Bénin : le secteur bancaire renforce ses actifs et dépasse la moyenne de l’UMOA
Le secteur bancaire béninois affiche une nouvelle progression en 2025. Selon le rapport annuel de la Commission bancaire de l’Union monétaire ouest-africaine (UMOA), publié le 21 août 2026, le total bilan des banques du pays s’est établi à 7 607,6 milliards de FCFA au 31 décembre 2025, en hausse de 9 % sur un an. […]

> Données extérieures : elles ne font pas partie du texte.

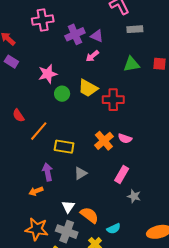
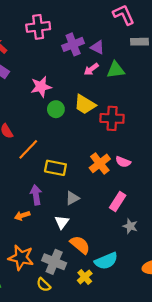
green triangle: (132, 64) -> (116, 70), moved
white triangle: (68, 207) -> (62, 222), moved
cyan semicircle: (114, 229) -> (106, 261), size x1.5

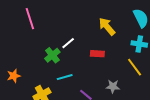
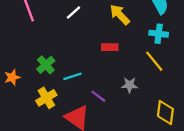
white line: (68, 43) -> (74, 12), moved
green cross: (52, 55) -> (46, 65), moved

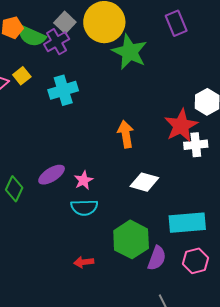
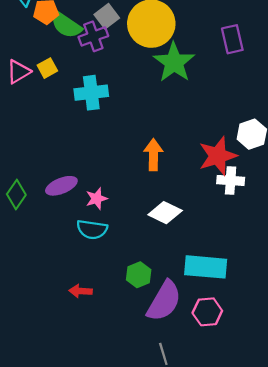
green hexagon: (131, 239) -> (139, 275), size x0.6
purple semicircle: (157, 258) -> (164, 301), size x1.5

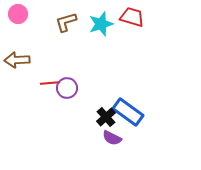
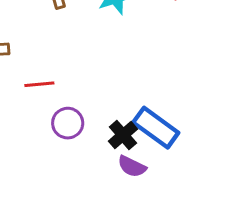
purple circle: (67, 88) -> (68, 123), moved

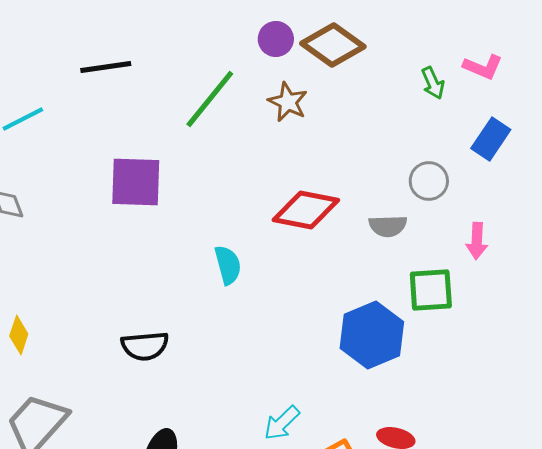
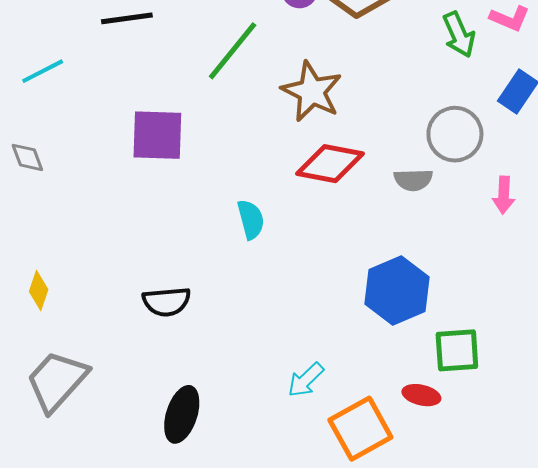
green arrow: (433, 83) -> (459, 35), size x1.4
brown star: (288, 102) -> (312, 91), moved, size x1.5
gray circle: (429, 181) -> (455, 134), size x1.4
green square: (431, 290) -> (457, 350), moved

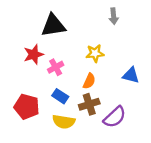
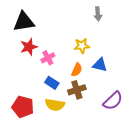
black triangle: (53, 25) -> (24, 22), moved
blue triangle: (131, 75) -> (100, 65), moved
red pentagon: (27, 107) -> (23, 107), moved
purple semicircle: (115, 117) -> (113, 101), moved

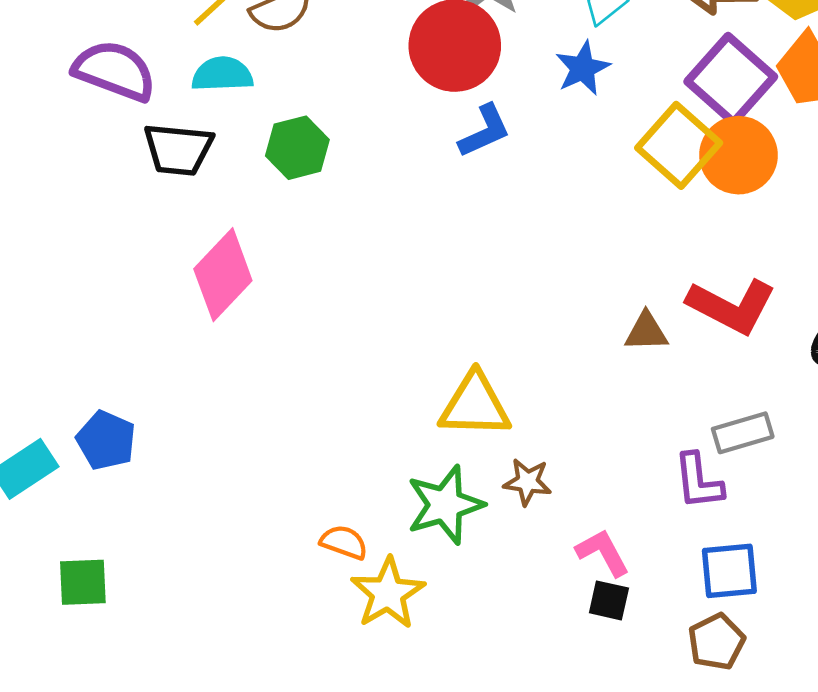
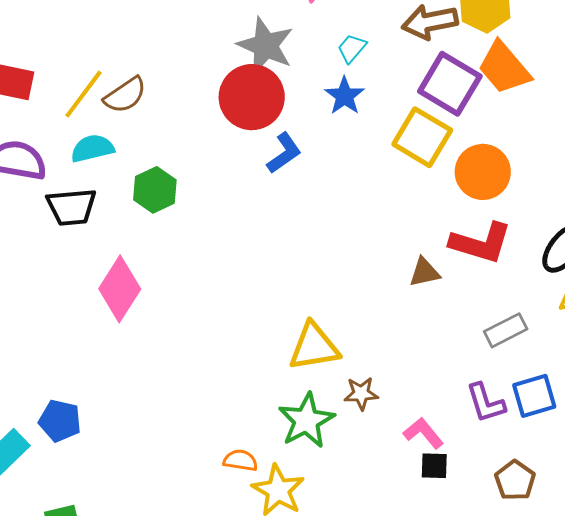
orange circle: (738, 155) -> (483, 172), moved
purple L-shape: (698, 481) -> (486, 403), moved
blue square: (729, 571) -> (534, 396), moved

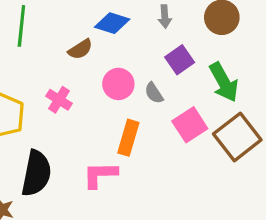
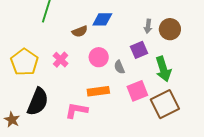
gray arrow: (165, 17) -> (148, 26), moved
blue diamond: (112, 23) -> (102, 19), turned -30
orange rectangle: (128, 138) -> (98, 91), turned 55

Le secteur bancaire béninois affiche une nouvelle progression en 2025. Selon le rapport annuel de la Commission bancaire de l’Union monétaire ouest-africaine (UMOA), publié le 21 août 2026, le total bilan des banques du pays s’est établi à 7 607,6 milliards de FCFA au 31 décembre 2025, en hausse de 9 % sur un an.
Le Bénin maintient sa 5ᵉ place dans l’UMOA
Avec ce niveau d’actifs, le Bénin représente 9,2 % du total des actifs bancaires de l’UMOA et conserve sa cinquième position régionale. Le pays reste toutefois devancé par la Côte d’Ivoire, le Sénégal, le Burkina Faso et le Mali.
À l’échelle de l’Union, le total bilan des établissements de crédit atteint 82 298,8 milliards de FCFA, soit une progression annuelle de 14,1 %.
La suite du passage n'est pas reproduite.